Athletes Benefit from Strength and Conditioning Programs
By Andrew Arthur, PT, Director of Clinical Services and Human Performance
Strength and conditioning programs prepare athletes for the demands they place on their body. It’s important to work on flexibility, strength, speed, power and agility. At Performance Medicine, we believe it’s necessary for athletes to find a program that focuses on all of those factors.
We also believe that in order to accurately track progress, objective measurements must be taken before and after training.
Flexibility involves two aspects of movement: joint range-of-motion and excursion of muscle. Range-of-motion refers to the amount of rotation that occurs at a joint and it is most often measured in degrees. For example, the knee joint will typically start at zero degrees and bend to an average of 135 degrees. If the joint or muscle is limited by surrounding structures, flexibility will be limited.
One of the ways athletes can improve flexibility is to make sure they do exercises through the full range-of-motion. If a limitation is found, seek evaluation by a physical therapist to determine why it is limited and what type of tissue is involved. Special consideration should be given for muscles that cross more than one joint, such as the hamstring. Multi-joint muscles have a tendency to be tighter and are more difficult to take through full range-of-motion without specific exercises.

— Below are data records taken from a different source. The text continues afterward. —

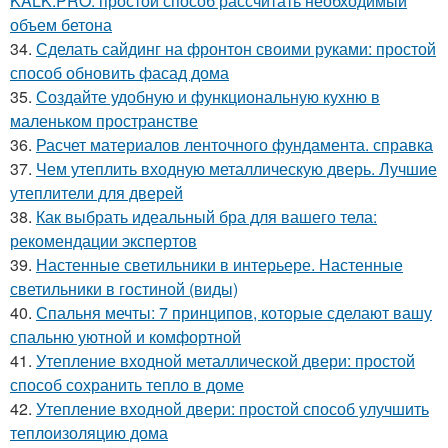
KALK.PRO: простой способ рассчитать необходимый
объем бетона
34.
Сделать сайдинг на фронтон своими руками: простой
способ обновить фасад дома
35.
Создайте удобную и функциональную кухню в
маленьком пространстве
36.
Расчет материалов ленточного фундамента. справка
37.
Чем утеплить входную металлическую дверь. Лучшие
утеплители для дверей
38.
Как выбрать идеальный бра для вашего тела:
рекомендации экспертов
39.
Настенные светильники в интерьере. Настенные
светильники в гостиной (виды)
40.
Спальня мечты: 7 принципов, которые сделают вашу
спальню уютной и комфортной
41.
Утепление входной металлической двери: простой
способ сохранить тепло в доме
42.
Утепление входной двери: простой способ улучшить
теплоизоляцию дома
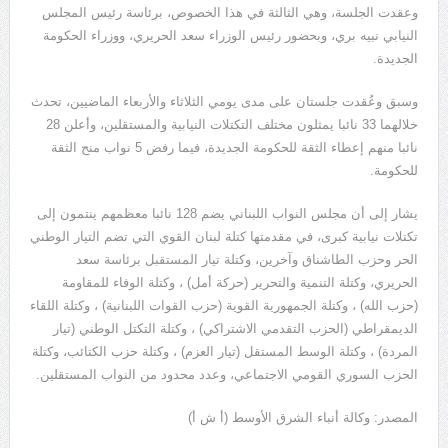
وعقدت الجلسة، وهي الثالثة في هذا الخصوص، برئاسة رئيس المجلس
النيابي نبيه بري، وبحضور رئيس الوزراء سعد الحريري، ووزراء الحكومة
الجديدة.
وسبق وعُقدت جلستان على مدى يومي الثلاثاء والأربعاء الماضيين، تحدث
خلالهما 33 نائبا يمثلون مختلف التكتلات النيابية والمستقلين، وأعلن 28
نائبا منهم إعطاء الثقة للحكومة الجديدة، فيما رفض 5 نواب منح الثقة
للحكومة.
يشار إلى أن مجلس النواب اللبناني يضم 128 نائبا معظمهم ينتمون إلى
تكتلات نيابية كبرى، في مقدمتها كتلة لبنان القوي التي تضم التيار الوطني
الحر وحزب الطاشناق وآخرين، وكتلة تيار المستقبل برئاسة سعد
الحريري، وكتلة التنمية والتحرير (حركة أمل) ، وكتلة الوفاء للمقاومة
(حزب الله) ، وكتلة الجمهورية القوية (حزب القوات اللبنانية) ، وكتلة اللقاء
الديمقراطي (الحزب التقدمي الاشتراكي) ، وكتلة التكتل الوطني (تيار
المردة) ، وكتلة الوسط المستقل (تيار العزم) ، وكتلة حزب الكتائب، وكتلة
الحزب السوري القومي الاجتماعي، وعدد محدود من النواب المستقلين.
المصدر: وكالة أنباء الشرق الأوسط (أ ش أ)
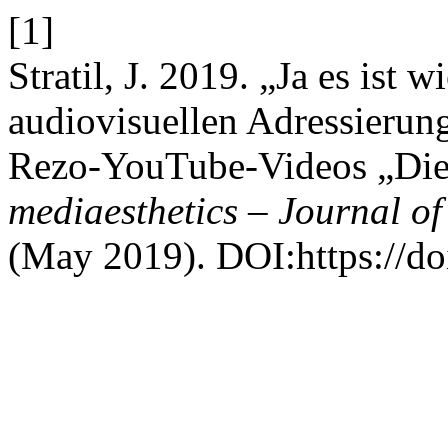
[1]
Stratil, J. 2019. „Ja es ist 
audiovisuellen Adressierung
Rezo-YouTube-Videos „Die
mediaesthetics – Journal of
(May 2019). DOI:https://d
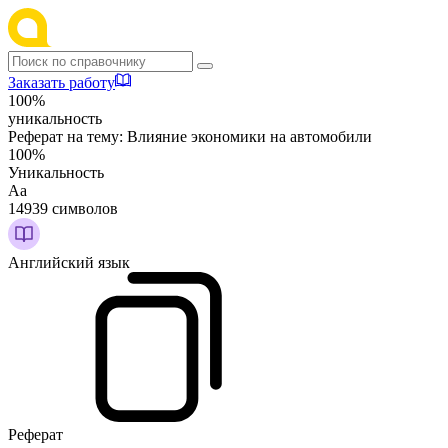
Заказать работу
100%
уникальность
Реферат на тему:
Влияние экономики на автомобили
100%
Уникальность
Аа
14939 символов
Английский язык
Реферат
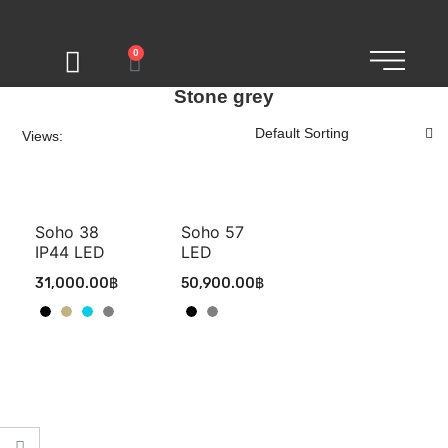
0
Stone grey
Views:
Soho 38
Soho 57
IP44 LED
LED
31,000.00
฿
50,900.00
฿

Strength is the ability to produce force; force is produced by tension in muscles that produce torque (rotation force) on the joints. Strength is actually the amount of force produced when there is no movement occurring.
Strength training is most efficient with high resistance and slow movement – for example, a leg press performed with 85-95% of the 1RM (one repetition maximum) and taking six full seconds to complete both the concentric (muscle shortening) phase and eccentric (muscle lengthening) phase. Even though most athletic movements are fast, evidence-based research supports the use of strength training to improve athletic performance and decrease injury.
Speed is defined as the rate of motion; distance covered in a certain amount of time, such as a 100-meter dash. Speed may also be used to describe other aspects of athletic movement such as an overhead hit in volleyball or the swing of a baseball bat.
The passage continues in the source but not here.